# Mon ipod est passé à la machine à laver



## Aschérit (14 Novembre 2011)

Voilà, mon titre est assez évocateur je crois.
Cela fait 4 jours et il est sec maintenant. J'ai une chance incroyable puisqu'il remarche presque complètement. Seul problème : la luminosité reste au plus faible quoi que je fasse. Je l'ai restauré pour voir, cela n'y a rien changé. J'ai aussi essayé une méthode lue sur un forum : refaire plusieurs fois l'opération suivante : mettre la luminosité au plus fort dans les réglages et revenir au menu principal tout en étant connecté à Itunes. Cela n'a rien changé.

Pensez vous que cela peut-être réglé ?  Si vous avez des idées dites les s'il vous plait, sachant que je ne suis pas très douée (faut dire qu'il faut être super pas doué pour laisser l'Ipod à la machine à laver...) et donc que je ne peux pas par exemple démonter mon iPod complètement... :rose: 

Merci en tout cas !


----------



## Bibuu_ (14 Novembre 2011)

Dans un sens, c'est pas très très grave (sauf is c'est presque noir ^^).
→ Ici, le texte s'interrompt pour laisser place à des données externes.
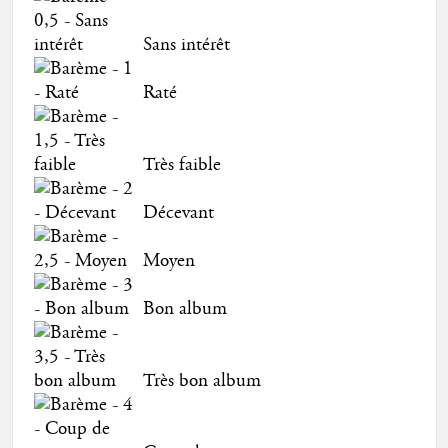
Sans intérêt
Raté
Très faible
Décevant
Moyen
Bon album
Très bon album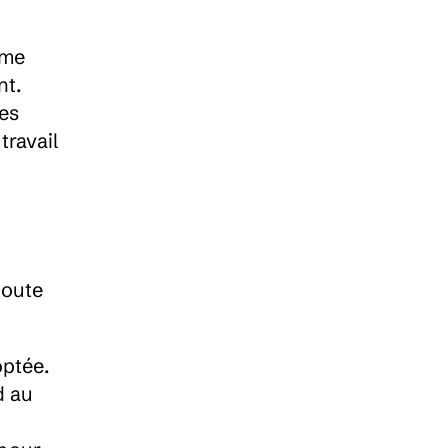
me 
t. 
es 
ravail 
oute 
ptée. 
 au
T'économiseras de la batterie comme ça! 
(Nan mais j'en sais rien en fait)
Précise p'tet le modèle d'iPod


----------



## Aschérit (14 Novembre 2011)

Mon ipod est un Ipod 2 je crois, version 5.0.1;
comme la luminosité est au plus bas c'est super handicapant... c'est pour ça que je demande !


----------



## idefix84 (14 Novembre 2011)

Bonjour,
J'ai connu quelqu'un a qui c'est arrivé avec un iPhone, la seule solution a été le jailbreak et avec un outil genre préférence system (en Anglais) il a réussi la réactivation de cette fonction
Bon courage


----------